Guildford, UK, 12 March 2010: ReNeuron Group plc (LSE: RENE.L) announced on 22 February 2010 that it had raised approximately £4.7 million, before expenses, from existing and new institutional and qualifying individual shareholders via a placing (the “Placing”) of 94,400,000 new ordinary shares of 1 pence each (“Ordinary Shares”) credited as fully paid up, at a price of 5 pence per Ordinary Share (the “Placing Shares”).

ReNeuron Group plc today announces that the shareholder approvals necessary to permit the Placing to proceed were given at a General Meeting of the Company held earlier today, where all resolutions proposed were passed by the necessary majorities.

To enable certain placees to take advantage of Venture Capital Trust and Enterprise Investment Scheme tax treatment, the Placing comprises two closings and admissions of Ordinary Shares to trading on AIM. The first closing and admission of 16,800,000 of the Placing Shares (“the First Admission Shares”) is expected to occur on 18 March 2010 and the second closing and admission of 77,600,000 of the Placing Shares is expected to occur on 19 March 2010.

Pursuant to the first closing and admission, the First Admission Shares were today allotted, subject only to admission. Application for admission of the First Admission Shares to trading on AIM has been made.

Following first closing and admission, the issued share capital of ReNeuron Group plc shall comprise 360,109,571 Ordinary Shares. The Company holds no shares in treasury.

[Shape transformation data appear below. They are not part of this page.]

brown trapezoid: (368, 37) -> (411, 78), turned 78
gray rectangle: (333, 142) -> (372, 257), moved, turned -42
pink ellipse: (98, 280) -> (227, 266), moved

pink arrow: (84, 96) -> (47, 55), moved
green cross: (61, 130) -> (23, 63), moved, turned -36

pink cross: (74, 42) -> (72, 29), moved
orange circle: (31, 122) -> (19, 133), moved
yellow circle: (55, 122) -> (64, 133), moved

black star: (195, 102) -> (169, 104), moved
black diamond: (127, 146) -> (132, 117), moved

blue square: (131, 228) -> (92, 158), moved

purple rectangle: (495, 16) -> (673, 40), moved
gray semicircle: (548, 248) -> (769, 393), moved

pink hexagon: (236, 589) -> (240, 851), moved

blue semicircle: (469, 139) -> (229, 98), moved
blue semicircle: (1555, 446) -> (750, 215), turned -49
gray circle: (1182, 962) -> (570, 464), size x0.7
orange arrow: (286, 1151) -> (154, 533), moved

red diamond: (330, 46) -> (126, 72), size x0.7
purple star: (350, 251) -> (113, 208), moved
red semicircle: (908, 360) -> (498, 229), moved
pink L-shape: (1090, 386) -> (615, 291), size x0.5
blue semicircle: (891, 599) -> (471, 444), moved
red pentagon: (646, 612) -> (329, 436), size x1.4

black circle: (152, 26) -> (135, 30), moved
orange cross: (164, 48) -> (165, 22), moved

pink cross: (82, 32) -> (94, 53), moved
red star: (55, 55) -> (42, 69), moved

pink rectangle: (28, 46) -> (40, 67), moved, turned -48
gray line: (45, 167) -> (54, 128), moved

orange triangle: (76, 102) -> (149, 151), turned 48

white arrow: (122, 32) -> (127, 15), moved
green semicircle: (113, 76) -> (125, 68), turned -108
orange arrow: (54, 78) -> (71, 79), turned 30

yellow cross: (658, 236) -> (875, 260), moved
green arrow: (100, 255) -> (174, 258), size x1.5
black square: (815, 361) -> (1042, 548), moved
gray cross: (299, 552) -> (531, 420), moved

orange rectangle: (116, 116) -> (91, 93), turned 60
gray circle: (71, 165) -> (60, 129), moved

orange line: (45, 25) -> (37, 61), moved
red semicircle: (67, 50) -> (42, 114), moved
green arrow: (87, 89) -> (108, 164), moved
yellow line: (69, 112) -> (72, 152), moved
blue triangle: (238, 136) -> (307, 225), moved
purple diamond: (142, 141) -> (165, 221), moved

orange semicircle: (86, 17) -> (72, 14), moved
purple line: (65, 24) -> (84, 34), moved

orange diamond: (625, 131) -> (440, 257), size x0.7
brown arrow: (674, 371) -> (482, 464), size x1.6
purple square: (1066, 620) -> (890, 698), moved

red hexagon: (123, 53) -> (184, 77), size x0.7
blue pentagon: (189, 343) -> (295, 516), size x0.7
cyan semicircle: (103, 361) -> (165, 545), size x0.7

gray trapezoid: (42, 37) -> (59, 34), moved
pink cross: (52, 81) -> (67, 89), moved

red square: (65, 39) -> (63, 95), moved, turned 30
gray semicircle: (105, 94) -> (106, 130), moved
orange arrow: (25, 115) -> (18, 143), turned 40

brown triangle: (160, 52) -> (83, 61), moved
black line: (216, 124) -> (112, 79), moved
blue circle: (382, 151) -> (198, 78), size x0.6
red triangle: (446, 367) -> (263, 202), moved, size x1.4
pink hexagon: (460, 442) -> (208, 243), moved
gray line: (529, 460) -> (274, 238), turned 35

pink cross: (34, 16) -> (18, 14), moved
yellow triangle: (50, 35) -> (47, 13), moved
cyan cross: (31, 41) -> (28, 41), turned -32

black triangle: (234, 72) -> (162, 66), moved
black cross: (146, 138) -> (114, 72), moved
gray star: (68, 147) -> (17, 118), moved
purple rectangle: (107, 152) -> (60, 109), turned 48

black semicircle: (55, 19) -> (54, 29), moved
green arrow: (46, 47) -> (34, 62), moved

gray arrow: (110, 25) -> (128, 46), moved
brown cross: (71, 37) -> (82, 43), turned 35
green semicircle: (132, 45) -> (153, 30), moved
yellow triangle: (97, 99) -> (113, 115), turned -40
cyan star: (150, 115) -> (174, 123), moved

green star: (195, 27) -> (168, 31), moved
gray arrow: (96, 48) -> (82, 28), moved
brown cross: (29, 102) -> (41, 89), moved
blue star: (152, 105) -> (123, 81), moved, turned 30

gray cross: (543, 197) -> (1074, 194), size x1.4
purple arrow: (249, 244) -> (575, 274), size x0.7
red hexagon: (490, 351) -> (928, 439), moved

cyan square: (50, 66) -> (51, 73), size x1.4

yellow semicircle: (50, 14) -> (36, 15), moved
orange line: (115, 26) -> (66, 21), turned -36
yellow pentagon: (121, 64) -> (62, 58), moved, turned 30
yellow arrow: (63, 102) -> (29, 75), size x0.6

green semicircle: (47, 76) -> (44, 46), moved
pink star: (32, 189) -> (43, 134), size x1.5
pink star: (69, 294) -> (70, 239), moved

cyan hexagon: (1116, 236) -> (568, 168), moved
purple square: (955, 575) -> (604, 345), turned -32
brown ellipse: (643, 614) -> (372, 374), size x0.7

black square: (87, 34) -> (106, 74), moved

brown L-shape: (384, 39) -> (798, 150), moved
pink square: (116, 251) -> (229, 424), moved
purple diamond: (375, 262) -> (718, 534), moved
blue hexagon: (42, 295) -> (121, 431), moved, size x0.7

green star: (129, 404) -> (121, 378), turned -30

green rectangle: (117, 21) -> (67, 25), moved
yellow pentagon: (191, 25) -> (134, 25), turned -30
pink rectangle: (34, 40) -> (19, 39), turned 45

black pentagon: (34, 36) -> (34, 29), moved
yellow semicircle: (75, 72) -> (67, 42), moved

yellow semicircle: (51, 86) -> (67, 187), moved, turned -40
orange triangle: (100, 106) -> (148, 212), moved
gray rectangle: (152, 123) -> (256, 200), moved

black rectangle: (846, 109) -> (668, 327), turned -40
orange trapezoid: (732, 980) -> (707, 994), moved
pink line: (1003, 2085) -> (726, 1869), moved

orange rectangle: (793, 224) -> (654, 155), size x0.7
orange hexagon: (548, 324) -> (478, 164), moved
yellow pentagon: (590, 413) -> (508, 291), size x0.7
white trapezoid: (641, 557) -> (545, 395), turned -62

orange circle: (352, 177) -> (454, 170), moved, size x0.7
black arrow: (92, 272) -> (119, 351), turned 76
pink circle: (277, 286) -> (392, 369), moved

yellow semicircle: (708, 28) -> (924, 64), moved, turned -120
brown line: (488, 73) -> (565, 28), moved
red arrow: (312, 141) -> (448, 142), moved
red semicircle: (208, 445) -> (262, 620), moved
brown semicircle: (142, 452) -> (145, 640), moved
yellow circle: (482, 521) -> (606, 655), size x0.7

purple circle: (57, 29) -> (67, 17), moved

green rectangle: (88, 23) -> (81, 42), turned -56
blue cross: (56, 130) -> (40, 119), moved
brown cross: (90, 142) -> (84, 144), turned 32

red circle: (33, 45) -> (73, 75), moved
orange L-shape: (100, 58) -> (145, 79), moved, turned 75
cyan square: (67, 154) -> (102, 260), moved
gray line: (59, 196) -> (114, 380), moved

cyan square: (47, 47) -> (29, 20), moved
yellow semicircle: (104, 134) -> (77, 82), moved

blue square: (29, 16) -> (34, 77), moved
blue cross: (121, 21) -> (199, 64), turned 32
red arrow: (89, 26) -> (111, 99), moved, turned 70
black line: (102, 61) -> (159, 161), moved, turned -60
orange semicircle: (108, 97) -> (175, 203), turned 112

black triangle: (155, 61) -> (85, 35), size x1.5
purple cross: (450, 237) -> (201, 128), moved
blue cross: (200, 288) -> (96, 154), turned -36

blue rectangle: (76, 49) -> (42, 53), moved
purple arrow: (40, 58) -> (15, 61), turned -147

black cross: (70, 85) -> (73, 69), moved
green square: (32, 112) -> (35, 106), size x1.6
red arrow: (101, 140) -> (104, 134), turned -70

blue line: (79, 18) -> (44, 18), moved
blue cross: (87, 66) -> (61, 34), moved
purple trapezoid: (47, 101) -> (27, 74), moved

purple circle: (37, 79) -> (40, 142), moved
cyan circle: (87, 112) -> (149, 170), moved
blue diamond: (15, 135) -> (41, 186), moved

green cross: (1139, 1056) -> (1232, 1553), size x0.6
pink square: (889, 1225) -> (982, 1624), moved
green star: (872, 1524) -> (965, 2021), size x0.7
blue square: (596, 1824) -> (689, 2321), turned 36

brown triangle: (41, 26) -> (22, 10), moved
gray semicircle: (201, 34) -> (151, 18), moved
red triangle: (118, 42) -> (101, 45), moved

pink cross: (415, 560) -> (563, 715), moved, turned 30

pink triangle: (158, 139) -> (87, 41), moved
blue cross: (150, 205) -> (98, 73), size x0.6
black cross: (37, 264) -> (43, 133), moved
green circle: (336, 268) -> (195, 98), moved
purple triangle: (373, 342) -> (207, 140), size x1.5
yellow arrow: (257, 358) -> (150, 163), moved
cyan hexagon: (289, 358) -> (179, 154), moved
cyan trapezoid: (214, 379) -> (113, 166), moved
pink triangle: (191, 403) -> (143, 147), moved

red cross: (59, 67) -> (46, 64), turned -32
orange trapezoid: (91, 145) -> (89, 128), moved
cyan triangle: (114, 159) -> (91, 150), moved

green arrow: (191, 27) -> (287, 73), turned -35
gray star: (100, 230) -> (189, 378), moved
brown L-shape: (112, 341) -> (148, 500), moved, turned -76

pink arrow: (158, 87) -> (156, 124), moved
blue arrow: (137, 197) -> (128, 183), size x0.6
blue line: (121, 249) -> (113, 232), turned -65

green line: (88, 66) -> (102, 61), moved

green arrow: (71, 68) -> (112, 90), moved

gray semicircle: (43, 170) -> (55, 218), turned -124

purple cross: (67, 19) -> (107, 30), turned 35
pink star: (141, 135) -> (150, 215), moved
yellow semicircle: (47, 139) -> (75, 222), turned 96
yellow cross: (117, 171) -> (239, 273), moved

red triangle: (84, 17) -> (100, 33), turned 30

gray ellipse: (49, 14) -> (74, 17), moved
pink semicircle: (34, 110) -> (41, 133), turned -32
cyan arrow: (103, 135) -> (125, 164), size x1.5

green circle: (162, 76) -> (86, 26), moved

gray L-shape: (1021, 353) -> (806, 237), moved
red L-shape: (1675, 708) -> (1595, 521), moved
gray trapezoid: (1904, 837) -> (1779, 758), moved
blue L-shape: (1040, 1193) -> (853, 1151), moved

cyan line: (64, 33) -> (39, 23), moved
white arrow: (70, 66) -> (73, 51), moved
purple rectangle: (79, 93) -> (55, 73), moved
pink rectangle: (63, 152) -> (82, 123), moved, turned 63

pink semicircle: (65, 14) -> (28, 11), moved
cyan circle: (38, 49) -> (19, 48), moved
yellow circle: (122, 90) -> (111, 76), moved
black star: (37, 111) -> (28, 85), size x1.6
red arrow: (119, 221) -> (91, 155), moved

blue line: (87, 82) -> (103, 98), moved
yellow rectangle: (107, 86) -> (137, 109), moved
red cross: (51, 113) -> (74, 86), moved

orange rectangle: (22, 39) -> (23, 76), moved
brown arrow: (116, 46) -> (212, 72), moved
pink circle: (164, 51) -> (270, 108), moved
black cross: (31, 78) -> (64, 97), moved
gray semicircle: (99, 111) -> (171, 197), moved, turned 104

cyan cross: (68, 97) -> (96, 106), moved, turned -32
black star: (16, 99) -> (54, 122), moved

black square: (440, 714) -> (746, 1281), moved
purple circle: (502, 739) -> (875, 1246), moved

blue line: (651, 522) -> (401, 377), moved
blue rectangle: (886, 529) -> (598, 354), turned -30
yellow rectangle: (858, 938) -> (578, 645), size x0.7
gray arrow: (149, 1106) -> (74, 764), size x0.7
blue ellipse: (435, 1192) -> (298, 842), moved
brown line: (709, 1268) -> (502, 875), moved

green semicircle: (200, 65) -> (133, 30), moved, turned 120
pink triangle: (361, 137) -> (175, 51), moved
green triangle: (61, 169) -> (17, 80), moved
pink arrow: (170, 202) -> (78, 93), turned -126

Therefore, following first closing and admission, the total number of voting rights in the Company will be 360,109,571. This figure may be used by shareholders as the denominator for the calculations by which they will determine if they are required to notify their interest in, or a change to their interest in, the Company under the Financial Services Authority’s Disclosure and Transparency Rules.

Enquiries

Michael Hunt, Chief Executive Officer
ReNeuron Group plc            +44 (0) 1483 302560

Jonathan Birt, Susan Quigley
Financial Dynamics                    +44 (0) 20 7831 3113

Simon Leathers, Emma Earl
Daniel Stewart & Company plc          +44 (0) 20 7776 6550

Alastair Stratton, Steve Quinn
Matrix Corporate Capital LLP            +44 (0) 20 3206 7000

About ReNeuron

ReNeuron is a leading, UK-based stem cell company.  Its primary objective is the development of stem cell therapies targeting areas of significant unmet or poorly met medical need.  

ReNeuron has regulatory approval for a Phase I clinical trial in the UK with its lead ReN001 stem cell therapy for disabled stroke patients.  Patient recruitment for this trial will commence shortly. The Company is also developing stem cell therapies for a number of other conditions, including peripheral arterial disease and diseases of the retina.

ReNeuron has also developed a range of stem cell lines for non-therapeutic applications – its ReNcell® products for use in academic and commercial research.  The Company’s ReNcell®CX and ReNcell®VM neural cell lines are marketed worldwide under license by USA-based Millipore Corporation.

ReNeuron’s shares are traded on the London AIM market under the symbol RENE.L.  Further information on ReNeuron and its products can be found at www.reneuron.com.

Daniel Stewart & Company plc and Matrix Corporate Capital LLP are each authorised and regulated by the Financial Services Authority, and are each acting for the Company and for no-one else in connection with the Placing and will not be responsible to anyone other than the Company for pr oviding the protections afforded to their respective customers or for affording advice in relation to the matters referred to herein. This announcement has been issued by, and is the sole responsibility of, the Company.  Neither Daniel Stewart & Company plc nor Matrix Corporate Capital LLP accepts any liability whatsoever for the accuracy or opinions contained in this announcement (or for the omission of any material information) and neither Daniel Stewart & Company plc nor Matrix Corporate Capital LLP shall be responsible for the contents of this announcement.